TASK TO CARRY OUT: The records are to be repeated exactly, and any images in them are to be dropped.

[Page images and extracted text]

# # # #

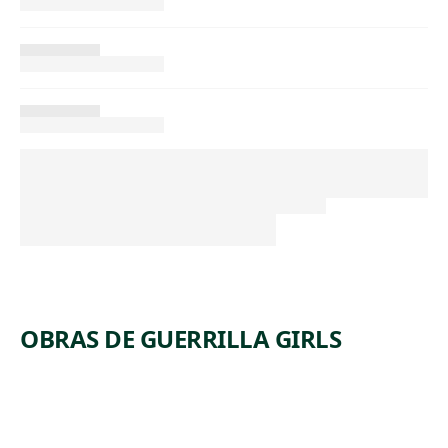
OBRAS DE GUERRILLA GIRLS
ARTWORK
WHAT DO
ARTWORK
HOW MANY
THESE
ARTWORK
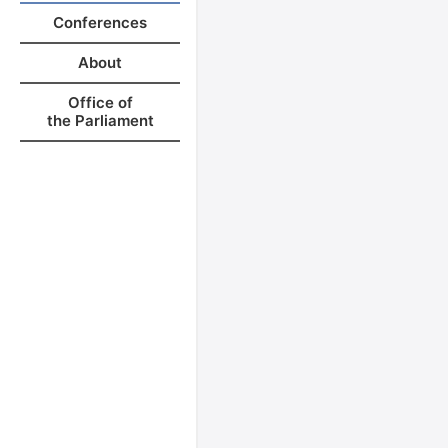
Conferences
About
Office of
the Parliament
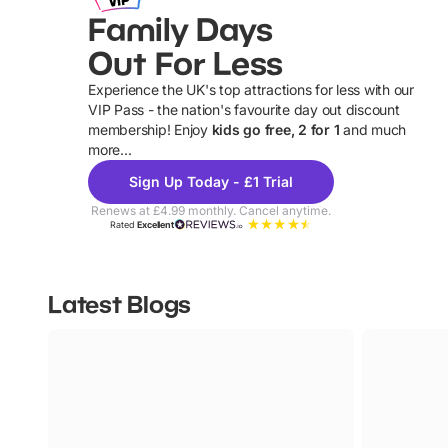
Family Days
Out For Less
Experience the UK's top attractions for less with our
VIP Pass - the nation's favourite day out discount
U
membership! Enjoy
kids go free, 2 for 1
and much
more...
Sign Up Today - £1 Trial
Renews at £4.99 monthly. Cancel anytime.
Rated
Excellent
Latest Blogs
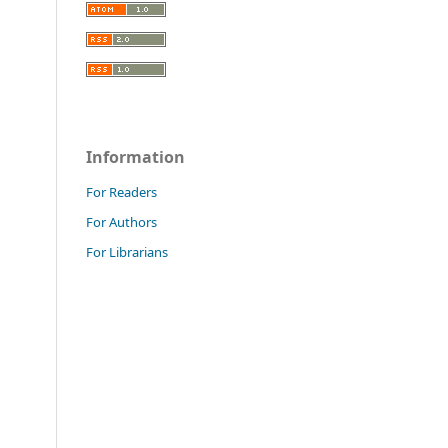
Information
For Readers
For Authors
For Librarians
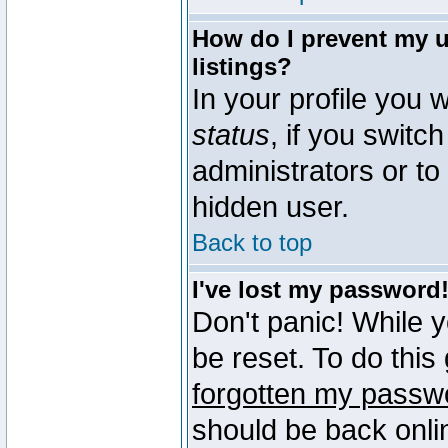
How do I prevent my u
listings?
In your profile you w
status
, if you switch
administrators or to
hidden user.
Back to top
I've lost my password
Don't panic! While 
be reset. To do this
forgotten my passw
should be back onli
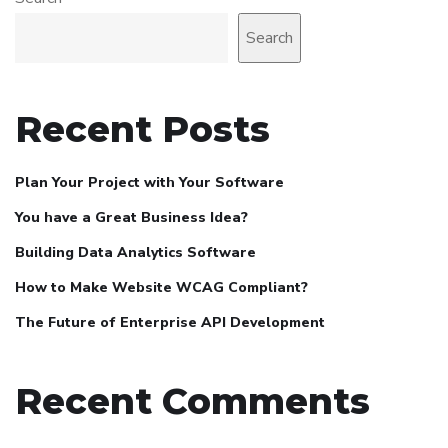
Search
Recent Posts
Plan Your Project with Your Software
You have a Great Business Idea?
Building Data Analytics Software
How to Make Website WCAG Compliant?
The Future of Enterprise API Development
Recent Comments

# # # #

WRITTEN ANSWER:
OBRAS DE GUERRILLA GIRLS
ARTWORK
WHAT DO
ARTWORK
HOW MANY
THESE
ARTWORK
Conferences
About
Office of
the Parliament
Family Days
Out For Less
Experience the UK's top attractions for less with our
VIP Pass - the nation's favourite day out discount
U
membership! Enjoy
kids go free, 2 for 1
and much
more...
Sign Up Today - £1 Trial
Renews at £4.99 monthly. Cancel anytime.
Rated
Excellent
Latest Blogs
Information
For Readers
For Authors
For Librarians
How do I prevent my u
listings?
In your profile you w
status
, if you switch
administrators or to
hidden user.
Back to top
I've lost my password
Don't panic! While 
be reset. To do this
forgotten my passw
should be back onli
Search
Recent Posts
Plan Your Project with Your Software
You have a Great Business Idea?
Building Data Analytics Software
How to Make Website WCAG Compliant?
The Future of Enterprise API Development
Recent Comments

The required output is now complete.